Kadronda Quaresma gibi harika orta açan; Babel, Cenk, Talisca gibi içeriye girip ortaları tamamlayabilecek oyuncuların varsa orta-kafa-gol taktiği mantıklı. Özellikle de bu Şampiyonlar Ligi'nde işe yarıyorsa. Ancak sorun bunu tek plan yapmak. Beşiktaş bunu o kadar fazla yapıyor ki, son dakikalarda yüklenip içeriye orta üstüne orta yaparken aslında hiçbir şeyi değiştirmiş olmuyor. Beşiktaş birçok hücum planını uygulayabilecek bir kadroya sahipken; neden ligde geriye yaslanan, ceza sahasında sayıca üstün olan ve en büyük planının bu olduğunu bilen rakiplere karşı yalnızca bu şekilde hücum ediyor? 

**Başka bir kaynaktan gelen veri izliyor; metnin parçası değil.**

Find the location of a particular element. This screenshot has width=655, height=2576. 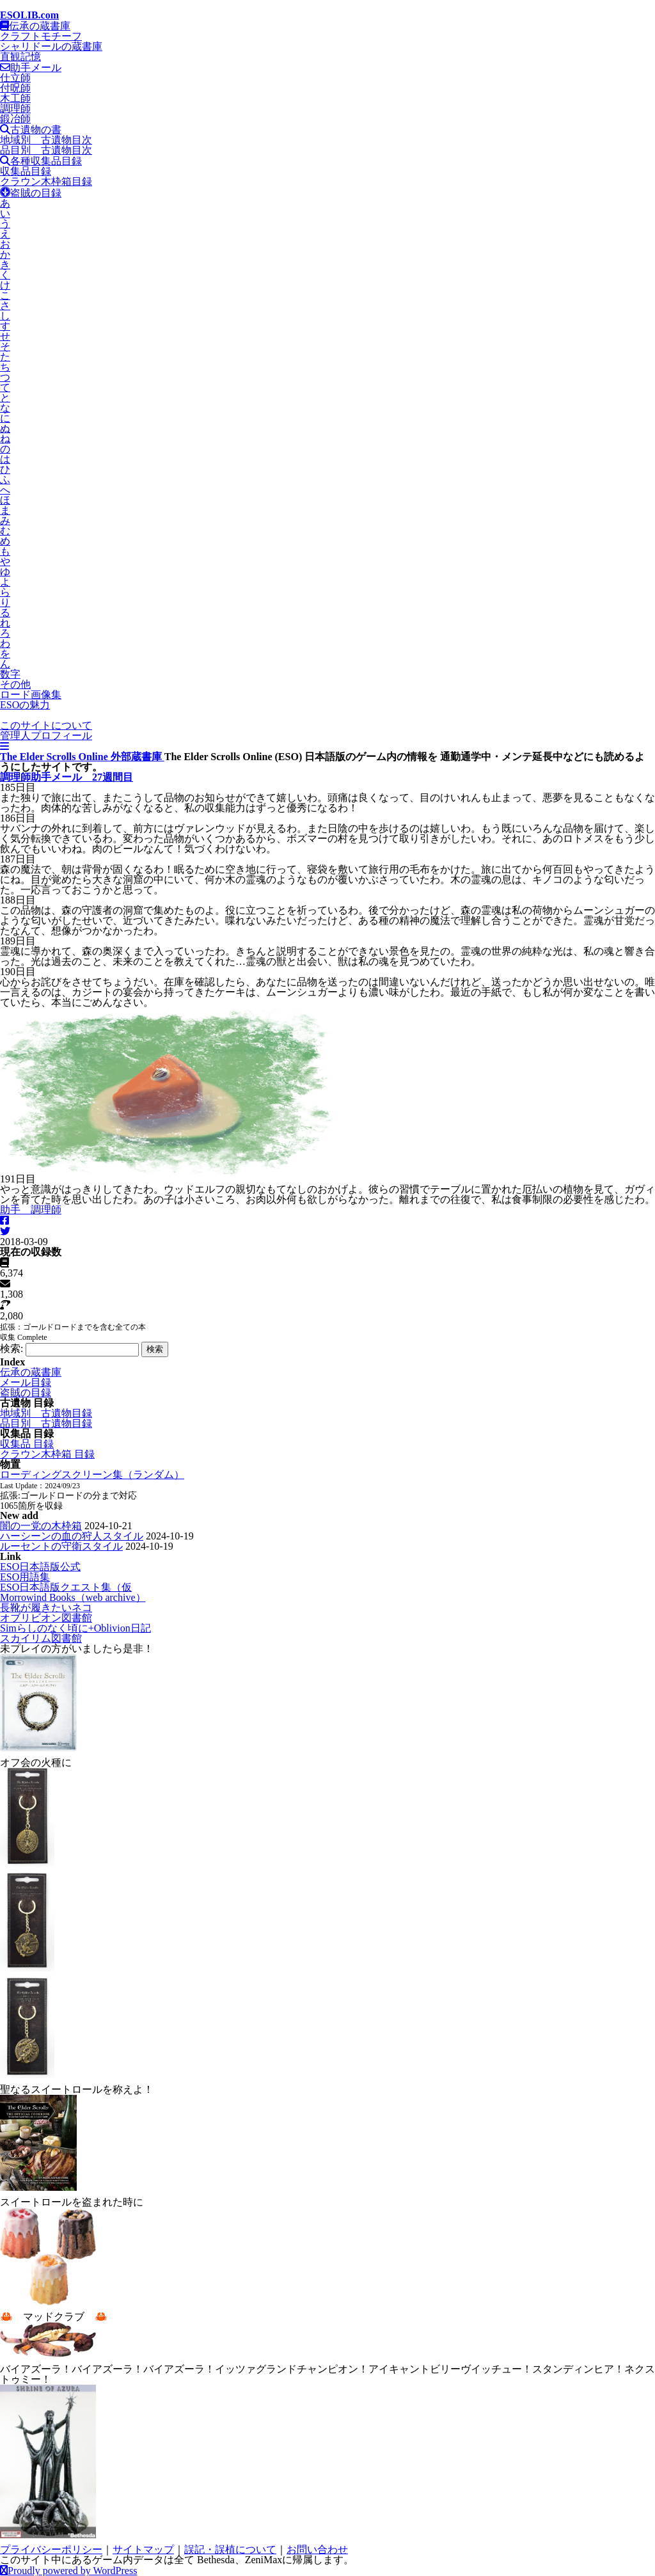

サイトマップ is located at coordinates (143, 2549).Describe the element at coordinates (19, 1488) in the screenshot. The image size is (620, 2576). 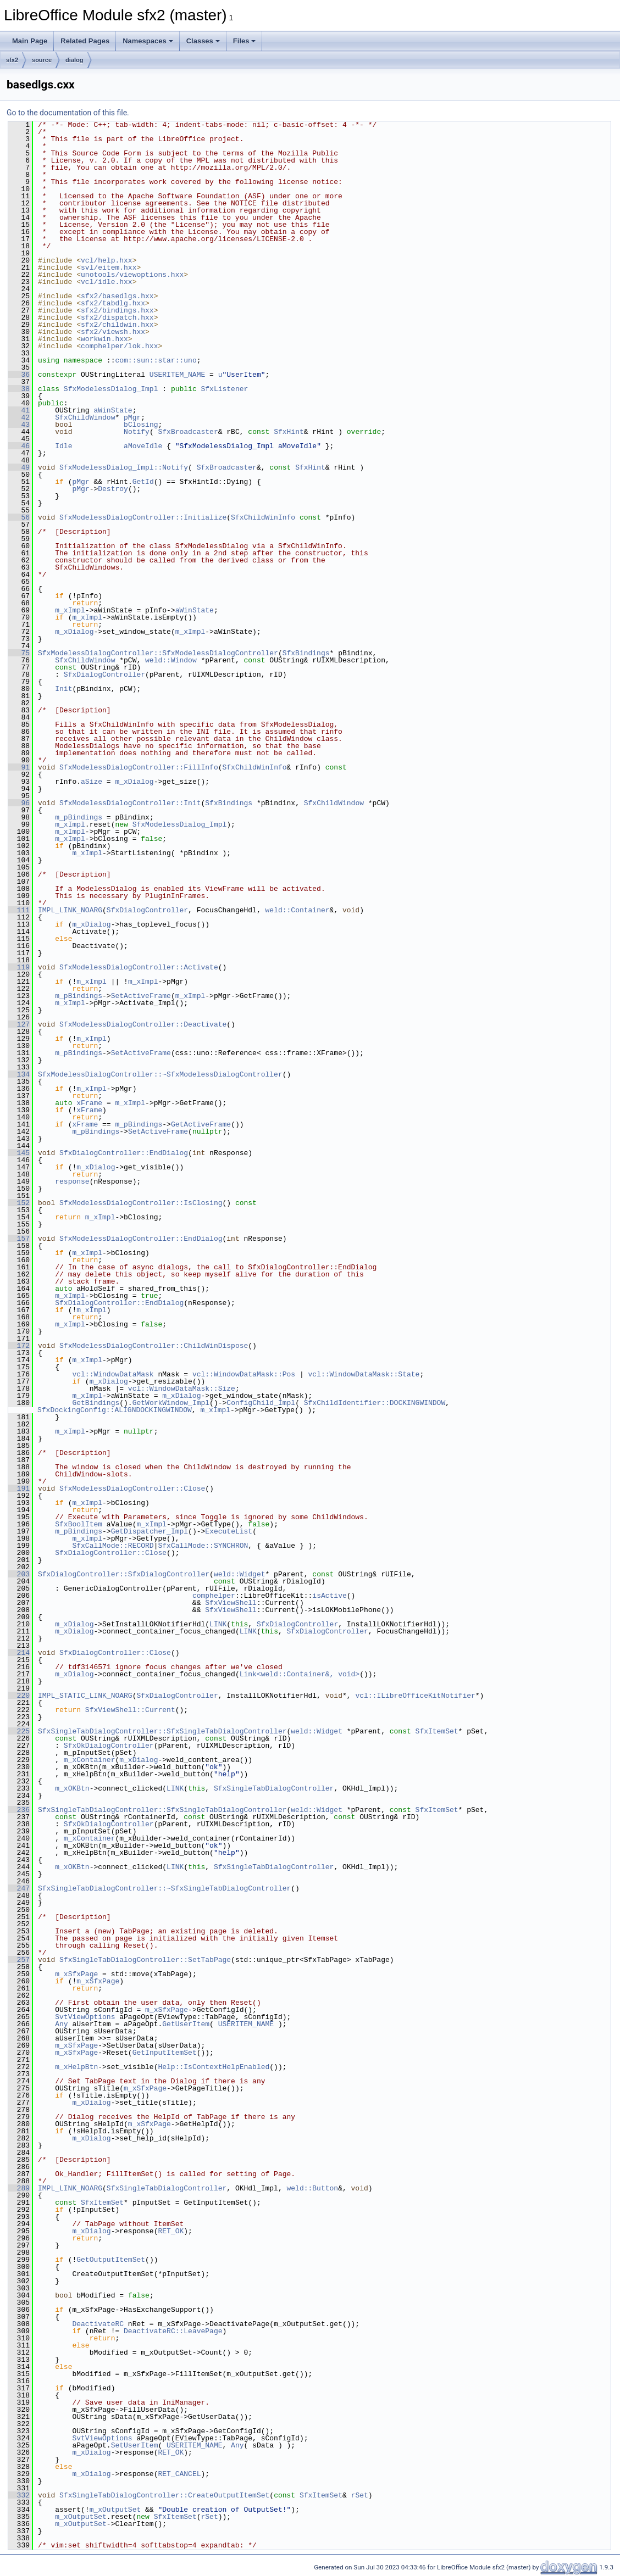
I see `191` at that location.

Beşiktaş aslında yalnızca bu sezon değil, geçen sene de bu planı ağırlıkla kullanıyordu. Ligin ikinci yarısında özellikle Aboubakar ve Talisca'nın yükselen formu ve oyuncuların bireysel yetenekleriyle ligde şampiyon oldu. Beşiktaş'ın bu planı aslında harika, tabi işlediğinde. Şampiyonlar Ligi'nde de en büyük planı buydu ve işe yaradı. Ancak Porto, son maçta bunu çözmüş gibiydi. Ligdeki rakipler zaten buna aşina. Hatta genel olarak konuşmayıp, ligde bir önceki maça bakarsak aynı şeyi göreceğiz. Benzer oyun, aynı taktik... Geçen hafta 48, bu hafta 33 orta. Sonuç? Akhisar'a karşı içeride 0-0. Aslında sırf bu iki maç durumu yeterince özetliyor.

Beşiktaş, şampiyonluk yolunda üst üste ikinci kez puan kaybetti. Ne oyun tat verdi, ne de gelecek için bir umut saçtı. Yani işler Şampiyonlar Ligi'nde nasılsa tam tersi. Eğer Beşiktaş ligde durumu lehine çevirmek istiyorsa, her turnuvanın farklı dinamikleri olduğunu ve Şampiyonlar Ligi'nde büyük takımlara karşı yapılanın, ligde küçük takımlara karşı işlemeyeceğini anlamak zorunda. Artık orta-kafa-yok değil orta bu kadar fazla yok.